* Activity: Look below for the line that has "zużycie paliwa."; output exactly from it through the line that has "Im Jahr 2017", and leave the pictures out.
══ Data for processing ══
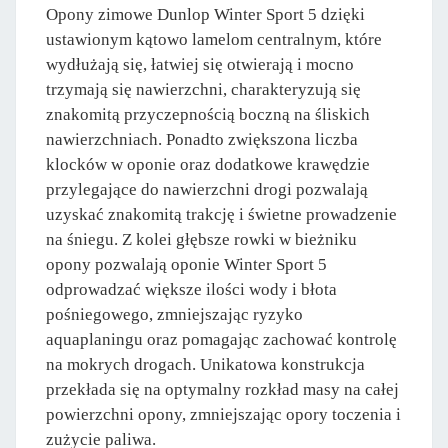
Opony zimowe Dunlop Winter Sport 5 dzięki
ustawionym kątowo lamelom centralnym, które
wydłużają się, łatwiej się otwierają i mocno
trzymają się nawierzchni, charakteryzują się
znakomitą przyczepnością boczną na śliskich
nawierzchniach. Ponadto zwiększona liczba
klocków w oponie oraz dodatkowe krawędzie
przylegające do nawierzchni drogi pozwalają
uzyskać znakomitą trakcję i świetne prowadzenie
na śniegu. Z kolei głębsze rowki w bieżniku
opony pozwalają oponie Winter Sport 5
odprowadzać większe ilości wody i błota
pośniegowego, zmniejszając ryzyko
aquaplaningu oraz pomagając zachować kontrolę
na mokrych drogach. Unikatowa konstrukcja
przekłada się na optymalny rozkład masy na całej
powierzchni opony, zmniejszając opory toczenia i
zużycie paliwa.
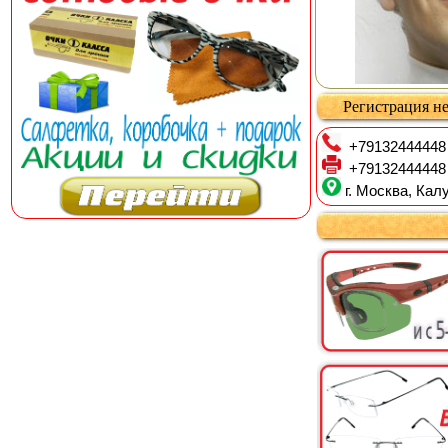
Регистрация не
+79132444448
+79132444448
г. Москва, Калу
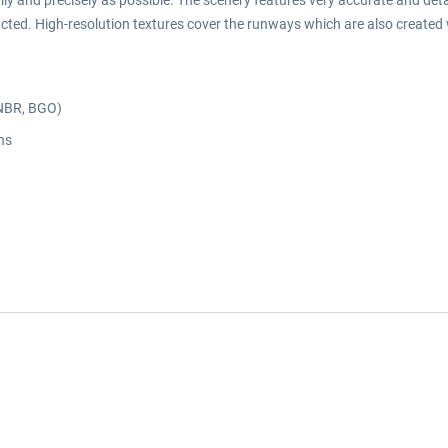
ly and precisely as possible. The scenery features very accurate and detail
tructed. High-resolution textures cover the runways which are also created
(ENBR, BGO)
ons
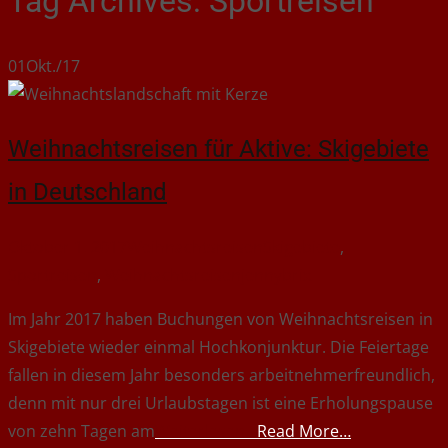
Tag Archives: Sportreisen
01
Okt./17
Weihnachtsreisen für Aktive: Skigebiete
in Deutschland
Oktober 1, 2017
Weihnachtsreisen
Skigebiete
,
Sportreisen
,
Weihnachtsreisen
jennybrix
Im Jahr 2017 haben Buchungen von Weihnachtsreisen in
Skigebiete wieder einmal Hochkonjunktur. Die Feiertage
fallen in diesem Jahr besonders arbeitnehmerfreundlich,
denn mit nur drei Urlaubstagen ist eine Erholungspause
von zehn Tagen am
Read More…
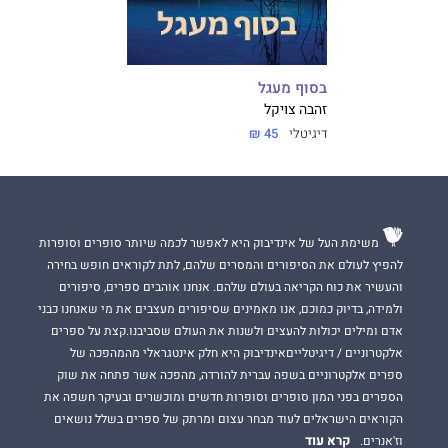
בסוף מעגל
זהבה צויקל
דיגיטלי
45 ₪
משימת העל של אינדיבוק היא לאפשר לכמה שיותר סופרים וסופרות
להפיץ לעולם את הסיפורים והמסרים שלהם, לתת לקוראים חופש בחירה
והעשיר את כוח הקריאה בעולם שלהם. אנחנו אוהבים ספרים, סיפורים
ולמידה, בדיוק כמוכם, אנו מאמינים שסיפורים מעצבים את מי שאנחנו כבני
אדם ומילים יכולות להעצים ולשנות את העולם שסביבנו.קצת על ספרים
אלקטרוניים / דיגיטלייםאינדיבוק היא חלק אינטגראלי מהמהפכה של
ספרים אלקטרוניים בשפה עברית להורדה, מהפכה אשר פתחה את שוק
הספרים בפני המון סופרים וסופרות חדשים ומוכשרים ובעיקר חשפה את
הקוראים הישראלים לעוד מבחר עצום ומרתק של ספרים בשלל נושאים
קרא עוד
וז'אנרים.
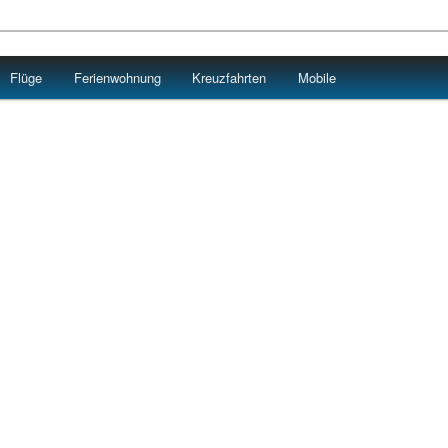
Flüge
Ferienwohnung
Kreuzfahrten
Mobile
═══
* Reply:
zużycie paliwa.
Регистрация не
+79132444448
+79132444448
г. Москва, Калу
ly and precisely as possible. The scenery features very accurate and detail
tructed. High-resolution textures cover the runways which are also created
(ENBR, BGO)
ons
Tag Archives: Sportreisen
01
Okt./17
Weihnachtsreisen für Aktive: Skigebiete
in Deutschland
Oktober 1, 2017
Weihnachtsreisen
Skigebiete
,
Sportreisen
,
Weihnachtsreisen
jennybrix
Im Jahr 2017 haben Buchungen von Weihnachtsreisen in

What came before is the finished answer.